Medical Mistakes You Won’t Believe: An Organ Transplant Gone Wrong
Organ transplants are used to give dying patients a second chance at life. However, sometimes the unthinkable occurs and transplant errors take lives. A transplant error in 2003 gained national attention and led to changes on how these surgeries are conducted.
In 2003, Duke University admitted that it used the incorrect organs during a heart and lung transplant surgery. The 17-year-old recipient sought treatment in the United States for a fatal heart condition. Doctors accidently transplanted her with organs from a donor of the wrong blood type. She had type O blood, but received organs from a type A donor. After the mistake was spotted by doctors, they attempted a second transplant. It was too late to correct the mistake, and the teenager passed away.
Donor organs must match the blood type of recipients. When blood types do not match, tissue and organ rejection can kill patients. This is also not the first time a transplant error has caused the death of a child patient. In 2003, doctors at Children’s Medical Center in Dallas conducted an organ transplant on a one-year-old patient in an attempt to fix a surgical error. Doctors had used a liver from donor of the wrong blood type and the patient died.
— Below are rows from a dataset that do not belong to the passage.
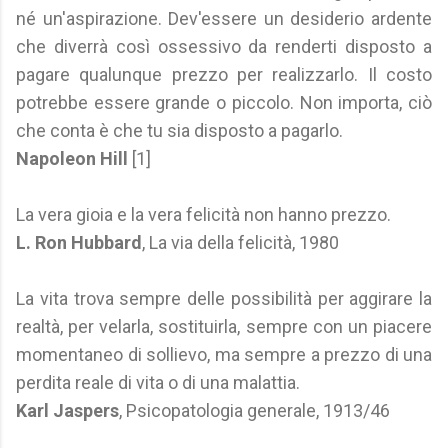
né un'aspirazione. Dev'essere un desiderio ardente
che diverrà così ossessivo da renderti disposto a
pagare qualunque prezzo per realizzarlo. Il costo
potrebbe essere grande o piccolo. Non importa, ciò
che conta è che tu sia disposto a pagarlo.
Napoleon Hill
[1]
La vera gioia e la vera felicità non hanno prezzo.
L. Ron Hubbard
, La via della felicità, 1980
La vita trova sempre delle possibilità per aggirare la
realtà, per velarla, sostituirla, sempre con un piacere
momentaneo di sollievo, ma sempre a prezzo di una
perdita reale di vita o di una malattia.
Karl Jaspers
, Psicopatologia generale, 1913/46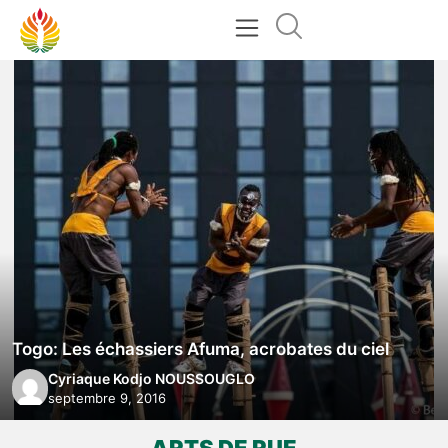
Togo: Les échassiers Afuma, acrobates du ciel
Cyriaque Kodjo NOUSSOUGLO
septembre 9, 2016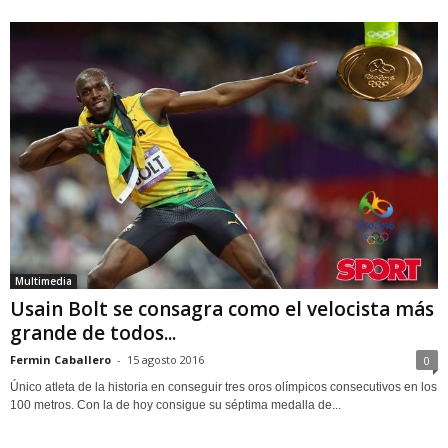
Multimedia
Usain Bolt se consagra como el velocista más
grande de todos...
Fermin Caballero
-
15 agosto 2016
0
Único atleta de la historia en conseguir tres oros olímpicos consecutivos en los
100 metros. Con la de hoy consigue su séptima medalla de...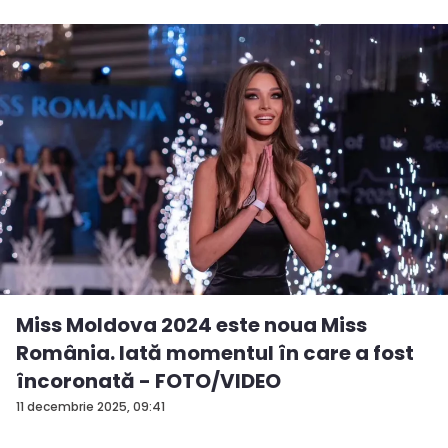
Miss Moldova 2024 este noua Miss
România. Iată momentul în care a fost
încoronată - FOTO/VIDEO
11 decembrie 2025, 09:41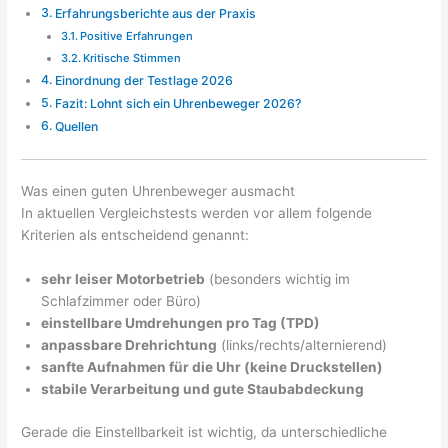
Erfahrungsberichte aus der Praxis
Positive Erfahrungen
Kritische Stimmen
Einordnung der Testlage 2026
Fazit: Lohnt sich ein Uhrenbeweger 2026?
Quellen
Was einen guten Uhrenbeweger ausmacht
In aktuellen Vergleichstests werden vor allem folgende
Kriterien als entscheidend genannt:
sehr leiser Motorbetrieb
(besonders wichtig im
Schlafzimmer oder Büro)
einstellbare Umdrehungen pro Tag (TPD)
anpassbare Drehrichtung
(links/rechts/alternierend)
sanfte Aufnahmen für die Uhr (keine Druckstellen)
stabile Verarbeitung und gute Staubabdeckung
Gerade die Einstellbarkeit ist wichtig, da unterschiedliche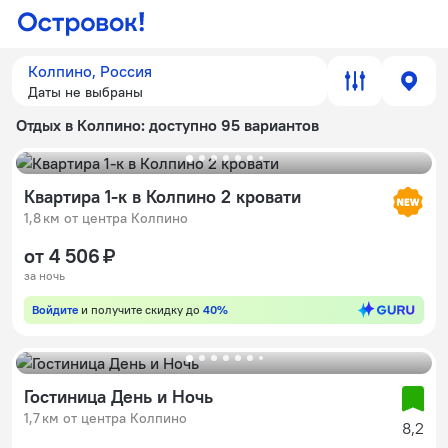
Колпино, Россия
Даты не выбраны
Отдых в Колпино
: доступно 95 вариантов
Квартира 1-к в Колпино 2 кровати
1,8 км от центра Колпино
от 4 506 ₽
за ночь
Войдите
и получите скидку до
40%
Гостиница День и Ночь
1,7 км от центра Колпино
8,2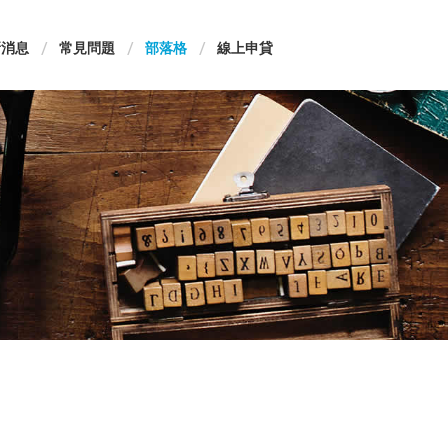
新消息
常見問題
部落格
線上申貸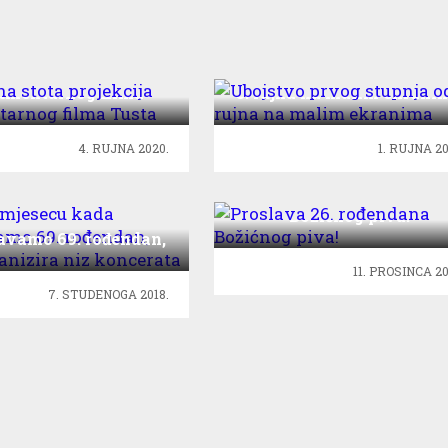
rna stota projekcija
Ubojstvo prvog stupnja 
umentarnog filma
3. rujna na malim ekrani
Tusta
4. RUJNA 2020.
1. RUJNA 20
Proslava 26. rođendana
Božićnog piva!
o: U mjesecu kada
žavamo 69. rođendan,
O organizira niz
11. PROSINCA 20
koncerata
7. STUDENOGA 2018.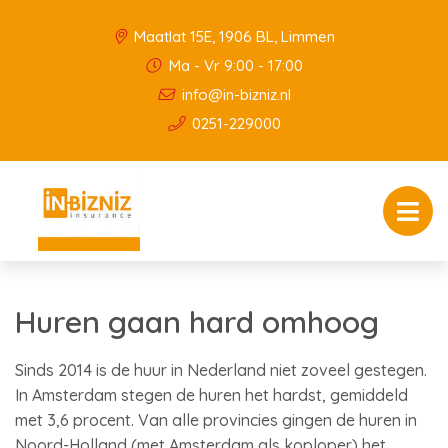
Maatlat 15E, 1906 BL, Limmen
Ma - Vr 9:00 - 17:00
info@in-bizniz.nl
0251-229000
Huren gaan hard omhoog
Sinds 2014 is de huur in Nederland niet zoveel gestegen.
In Amsterdam stegen de huren het hardst, gemiddeld
met 3,6 procent. Van alle provincies gingen de huren in
Noord-Holland (met Amsterdam als koploper) het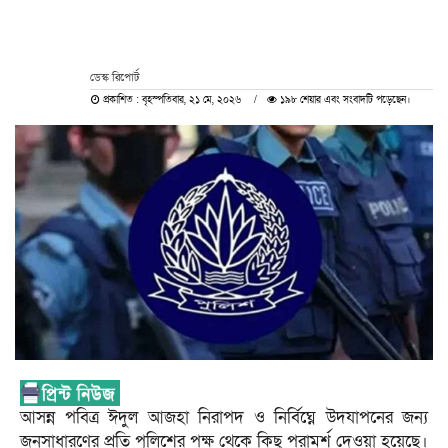
ডেস্ক রিপোর্ট
প্রকাশিত : বৃহস্পতিবার, ২১ মে, ২০২৬
১৯৮ শেয়ার এবং সংবাদটি পড়েছেন।
আসন্ন পবিত্র ঈদুল আজহা নিরাপদ ও নির্বিঘ্নে উদযাপনের জন্য
জনসাধারণের প্রতি পুলিশের পক্ষ থেকে কিছু পরামর্শ দেওয়া হয়েছে।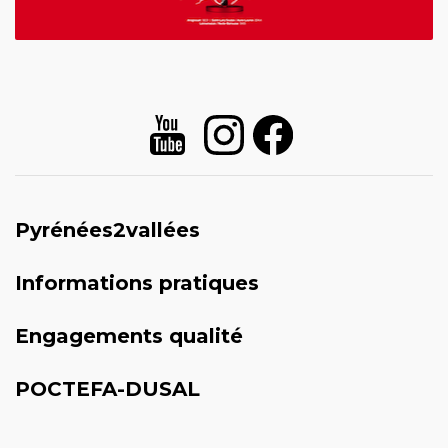
Pyrénées2vallées
Informations pratiques
Engagements qualité
POCTEFA-DUSAL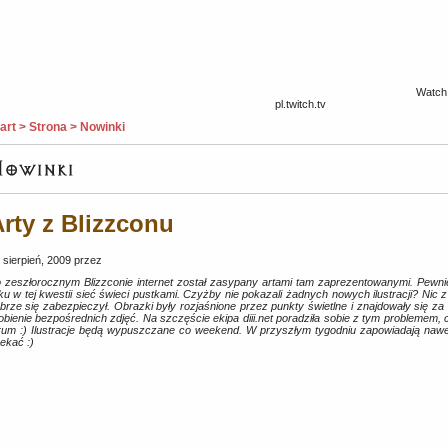
Watch 
pl.twitch.tv
art > Strona > Nowinki
rty z Blizzconu
 sierpień, 2009 przez
 zeszłorocznym Blizzconie internet został zasypany artami tam zaprezentowanymi. Pewn
ku w tej kwestii sieć świeci pustkami. Czyżby nie pokazali żadnych nowych ilustracji? Nic 
brze się zabezpieczył. Obrazki były rozjaśnione przez punkty świetlne i znajdowały się za
obienie bezpośrednich zdjęć. Na szczęście ekipa diii.net poradziła sobie z tym problemem
rum :) Ilustracje będą wypuszczane co weekend. W przyszłym tygodniu zapowiadają nawet 
ekać :)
Are Transplant Errors Preventable?
These mistakes have led doctors at Duke University Hospital and elsewhere to establish protocols for preventing transplant errors. Duke University Hospital now double-checks blood types and organs before conducting transplants. The hospital also created several positions and teams for the purposes of monitoring and improving patient safety techniques.
Surgical checklists are also used at hospitals around the country to prevent these types of errors. Checklists help doctors double-check information before conducting operations.